Die Erfolge der Kirchen, so zeigen unsere Erfahrungen und Analysen, sind bisher lückenhaft. Zu groß waren wohl die Herausforderungen und Begrenzungen seitens der Rahmenbedingungen. Diese Lücken im eigenen Handeln dürfen jedoch nicht dazu führen, dass die Kirchen sich mit ethischen Forderungen zurückhalten. Stattdessen sollten sie ihre Erfahrungen einbringen und auf eine gesamtgesellschaftliche Weichenstellung drängen.

Die Christians For Future fordern einen Ökumenischen Aufbruch zur Wahrnehmung der Schöpfungsverantwortung

Die Stellungnahmen der evangelischen und katholischen Kirchen zur Bewahrung der Schöpfung bekennen sich klar zur christlichen Verantwortung angesichts der Klimakrise. Die Kirchen müssen endlich entschieden als Anwälte all derer handeln, die von der Klimakrise bedroht sind. Die ökologische Umkehr und anwaltschaftliches Handeln können jedoch nicht gelingen ohne die Bereitschaft, bekannte Wege zu verlassen, ohne die Bereitschaft anzuecken und unbequem zu sein. Sie können nicht gelingen, wenn man darauf wartet, bis alle Gemeindemitglieder, Lesebriefschreiber*innen und Politiker*innen dazu bereit sind. Sie können nicht gelingen ohne eine Kirche, die mutig, sichtbar, hörbar, offensiv und anwaltschaftlich handelt und aufsteht gegen das Unrecht.

Sie können aber auch nicht gelingen ohne theologische Reflexion der uns bedrohenden Krise der Erdsysteme. So muss beispielsweise das vorherrschende christliche Menschenbild, das den Menschen dem Rest der Schöpfung gegenübergestellt und ihm besondere Rechte zumisst (Gen 2,15), neu reflektiert werden.

Bei aller Anerkennung für das bisher Geleistete fordern wir daher die Kirchen auf, ihrer ethischen Verantwortung in einer so umfassenden und neuen Weise zu begegnen, dass es der Größe des Problems angemessen ist. Wir fordern die Kirchen auf zum Umkehren, zu einem entschiedenen, unbequemen anwaltschaftlichen Handeln. Einem Umkehren, das allen Christ*innen deutlich macht, dass die Klimakrise etwas mit ihrem Christ*in-Sein zu tun hat. Wir fordern die Kirchen auf, die Schuld, die wir auf individueller und gesellschaftlicher Ebene auf uns laden, klar zu benennen und laut, kämpferisch und unbequem zu werden und alle Möglichkeiten zu nutzen, zur sozial-ökologische Transformation beizutragen.
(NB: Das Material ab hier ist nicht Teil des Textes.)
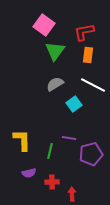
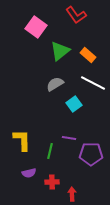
pink square: moved 8 px left, 2 px down
red L-shape: moved 8 px left, 17 px up; rotated 115 degrees counterclockwise
green triangle: moved 5 px right; rotated 15 degrees clockwise
orange rectangle: rotated 56 degrees counterclockwise
white line: moved 2 px up
purple pentagon: rotated 15 degrees clockwise
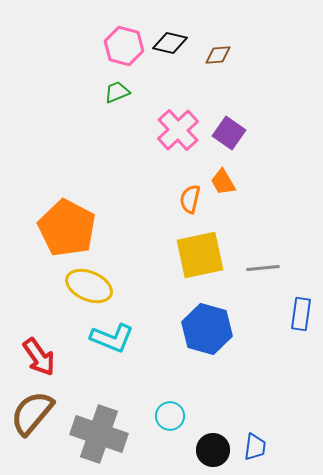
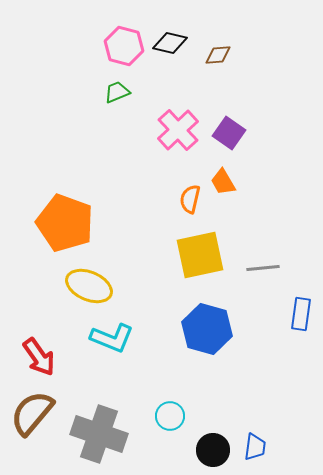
orange pentagon: moved 2 px left, 5 px up; rotated 8 degrees counterclockwise
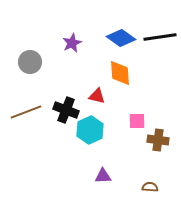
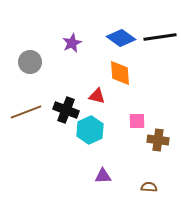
brown semicircle: moved 1 px left
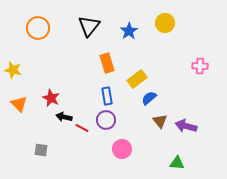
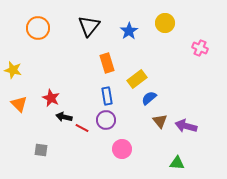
pink cross: moved 18 px up; rotated 21 degrees clockwise
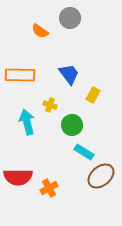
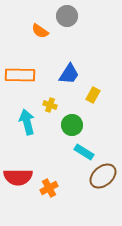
gray circle: moved 3 px left, 2 px up
blue trapezoid: rotated 70 degrees clockwise
brown ellipse: moved 2 px right
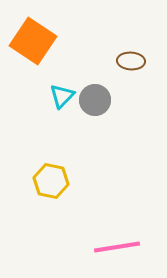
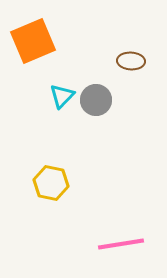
orange square: rotated 33 degrees clockwise
gray circle: moved 1 px right
yellow hexagon: moved 2 px down
pink line: moved 4 px right, 3 px up
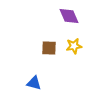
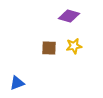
purple diamond: rotated 50 degrees counterclockwise
blue triangle: moved 17 px left; rotated 35 degrees counterclockwise
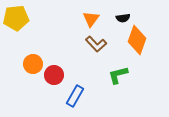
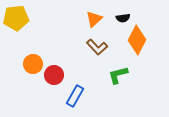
orange triangle: moved 3 px right; rotated 12 degrees clockwise
orange diamond: rotated 8 degrees clockwise
brown L-shape: moved 1 px right, 3 px down
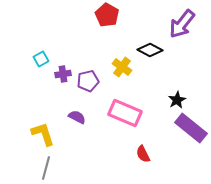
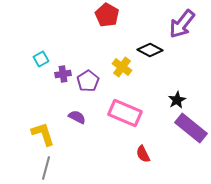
purple pentagon: rotated 20 degrees counterclockwise
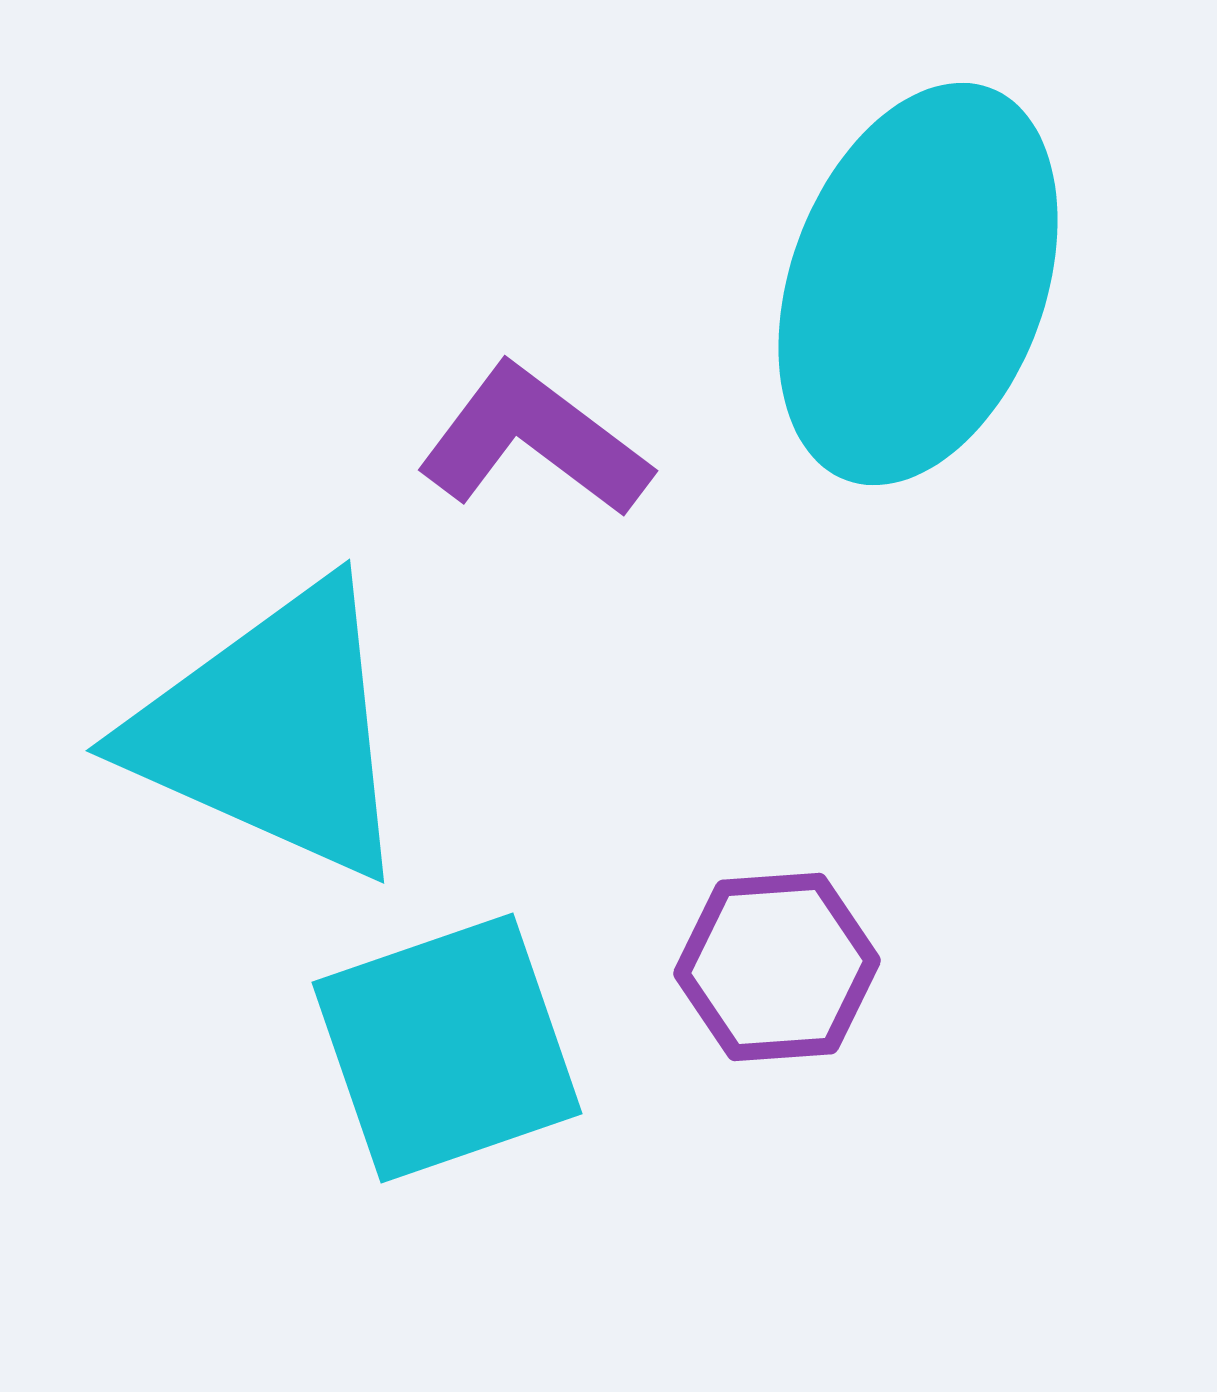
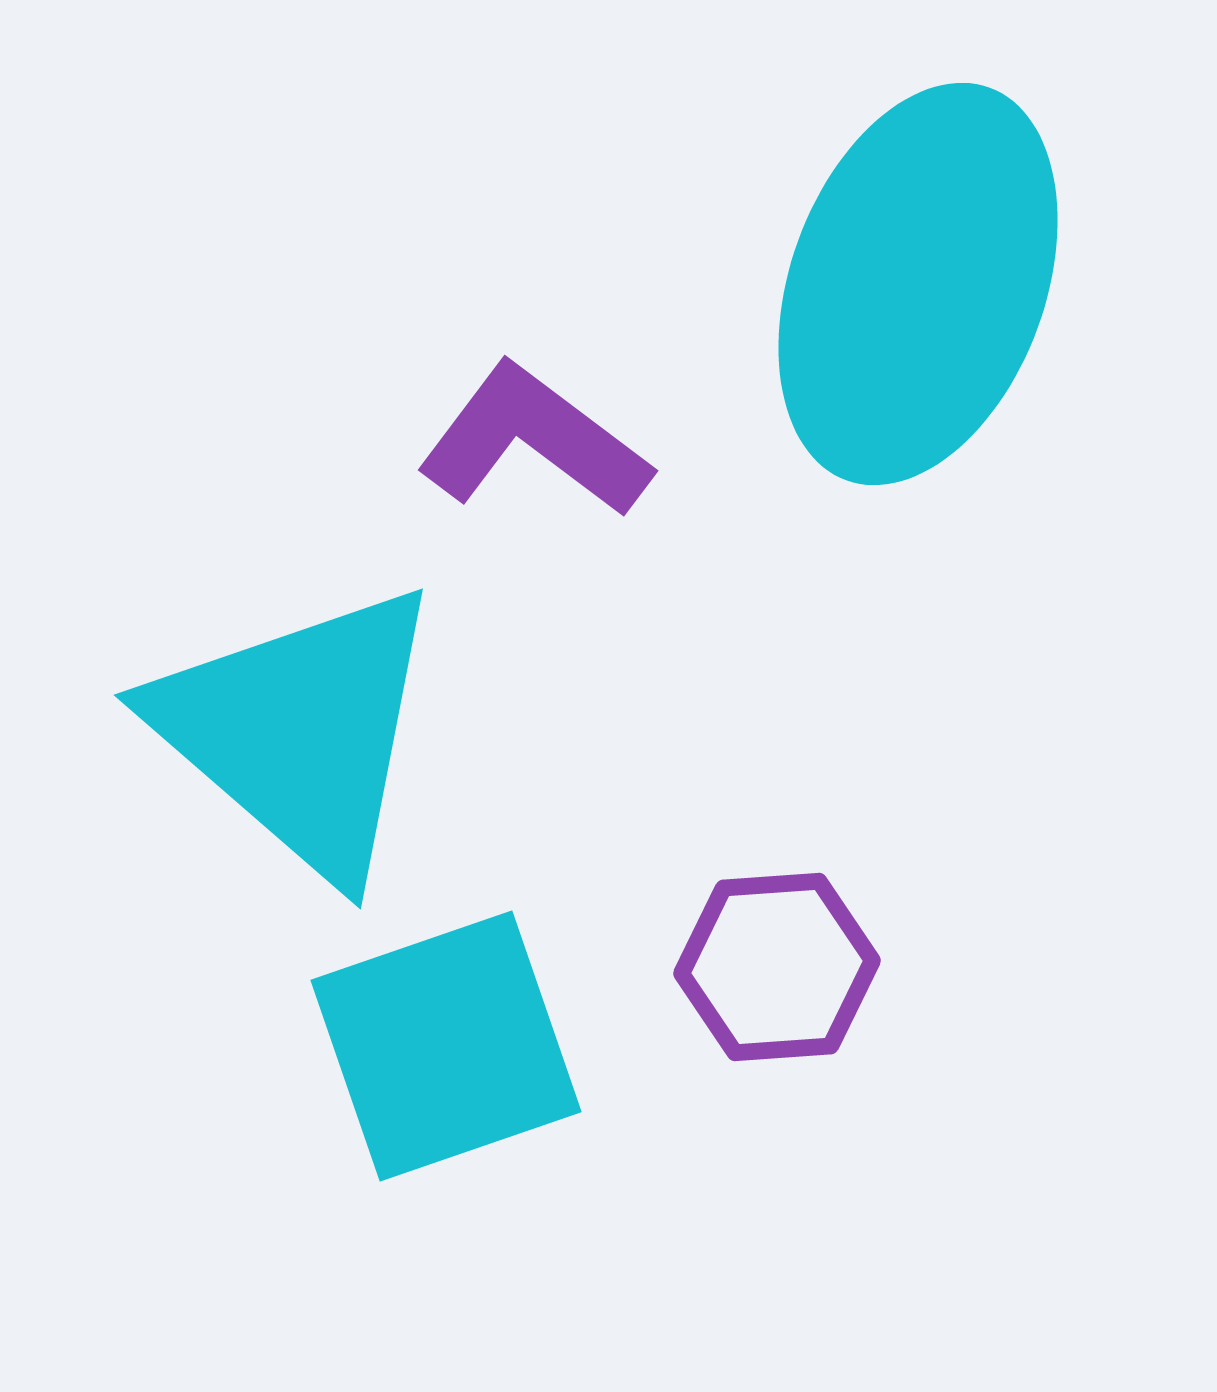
cyan triangle: moved 26 px right; rotated 17 degrees clockwise
cyan square: moved 1 px left, 2 px up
Anwaltschaftliches Handeln der Kirchen ist in erster Linie öffentlich und politisch, aber muss auch die interne Arbeit der Kirchen betreffen. Die wesentlichen Schritte hin zu einer klimagerechten Kirche sind die Erarbeitung von Klimaschutzplänen und -strategien, die dem Ziel, die 1,5-Grad-Grenze nicht zu überschreiten, gerecht werden, und die auf allen kirchlichen Ebenen mit den notwendigen personellen Ressourcen umgesetzt werden.

Darüber hinaus erfordert anwaltschaftliches Handeln und ökologische Umkehr der Kirchen eine deutlich stärkere Thematisierung von Klimagerechtigkeit in Bildung, Seelsorge und Liturgie. Menschen, die vor der Realität der existentiellen Krise die Augen verschließen, müssen in die Lage versetzt werden, sich dieser Krise zu öffnen, ins Handeln zu kommen und Hoffnung aus dem gemeinschaftlichen Handeln zu schöpfen.

Fokus der Forderungen auf die großen christlichen Kirchen in Deutschland

Grundsätzlich richtet sich die Kampagne der Christians For Future an alle christlichen Kirchen. Aufgrund der beschränkten zeitlichen Ressourcen liegt der Fokus in unseren Beispielen jedoch auf den katholischen Bistümern und den evangelischen Landeskirchen. Damit sollen die orthodoxen Kirchen, die Freikirchen, die altkatholische Kirche und andere christliche Kirchen keineswegs ausgeschlossen werden. Im Gegenteil: Die Christians For Future begrüßen einen Dialog mit allen Kirchen und haben selbst Klimaaktive aus diesen Kirchen in ihren Reihen.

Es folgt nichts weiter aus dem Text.